The International Red Cross and other humanitarian groups say as many as 2,000 desperate civilians were evacuated from the Syrian city of Aleppo Thursday, including many wounded.
Convoys of ambulances and green buses pulled away from the devastated city, which was a crown jewel of Muslim and Arab history and culture before the Syrian civil war turned it into a ruin.
The buses left eastern Aleppo and went into government-held territory before eventually making it to another rebel-held part of the province.
Some of the evacuated civilians praised Allah for saving them even as they left behind the bodies of friends and relatives under slabs of concrete that used to be schools, homes, and stores.
Syrian rebels and government forces agreed to a three-day cease-fire to let civilians leave. Previous cease-fires collapsed almost immediately, putting a halt to evacuation efforts.

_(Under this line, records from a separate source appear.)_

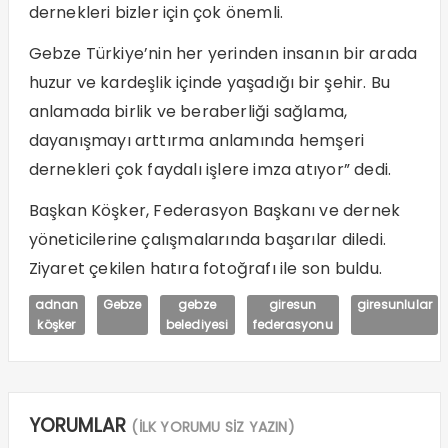
dernekleri bizler için çok önemli.
Gebze Türkiye’nin her yerinden insanın bir arada
huzur ve kardeşlik içinde yaşadığı bir şehir. Bu
anlamada birlik ve beraberliği sağlama,
dayanışmayı arttırma anlamında hemşeri
dernekleri çok faydalı işlere imza atıyor” dedi.
Başkan Köşker, Federasyon Başkanı ve dernek
yöneticilerine çalışmalarında başarılar diledi.
Ziyaret çekilen hatıra fotoğrafı ile son buldu.
adnan
Gebze
gebze
giresun
giresunlular
köşker
belediyesi
federasyonu
YORUMLAR
(İLK YORUMU SİZ YAZIN)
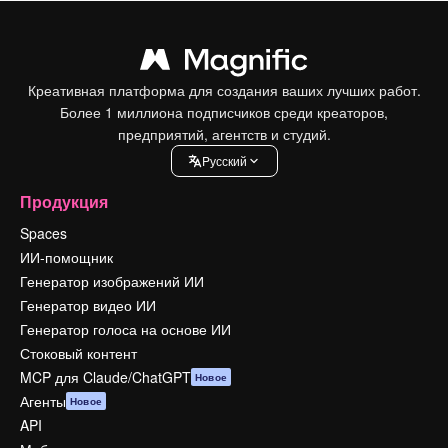
Креативная платформа для создания ваших лучших работ.
Более 1 миллиона подписчиков среди креаторов,
предприятий, агентств и студий.
Pусский
Продукция
Spaces
ИИ-помощник
Генератор изображений ИИ
Генератор видео ИИ
Генератор голоса на основе ИИ
Стоковый контент
MCP для Claude/ChatGPT
Новое
Агенты
Новое
API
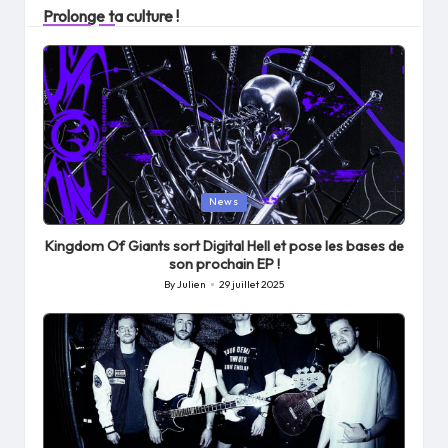
Prolonge ta culture !
Posted
News
in
Kingdom Of Giants sort Digital Hell et pose les bases de
son prochain EP !
By
Julien
29 juillet 2025
Posted
by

Syrian rebels hold on to only a sliver of eastern Aleppo after Syrian forces, with Russian military support, began their push to retake the city. President Bashar al-Assad said Thursday that history would be made with what he referred to as the “liberation of Aleppo.”
"What is happening today is the writing of a history written by every Syrian citizen. The writing did not start today. It started six years ago when the crisis and war started against Syria," Assad said in a video posted to his official Twitter account.
Assad likened his government’s recapture of Aleppo to other historical events, including the birth of Jesus Christ and the fall of the Soviet Union, and said history would be permanently altered.
In Washington, Secretary of State John Kerry was not talking about history Thursday but of what he calls a massacre by the Assad regime.
"We have witnessed indiscriminate slaughter, not accidents of war, not collateral damage, but frankly purposeful, cynical policy of terrorizing civilians."
Kerry said the United States is going to work to save lives and continue pushing all parties in Syria toward a resolution and allow full access by humanitarian groups throughout all of Syria.
"We believe this is a moment where the Syrian regime and the Russian military have an opportunity to make the decision to, a strategic decision I might add, for peace."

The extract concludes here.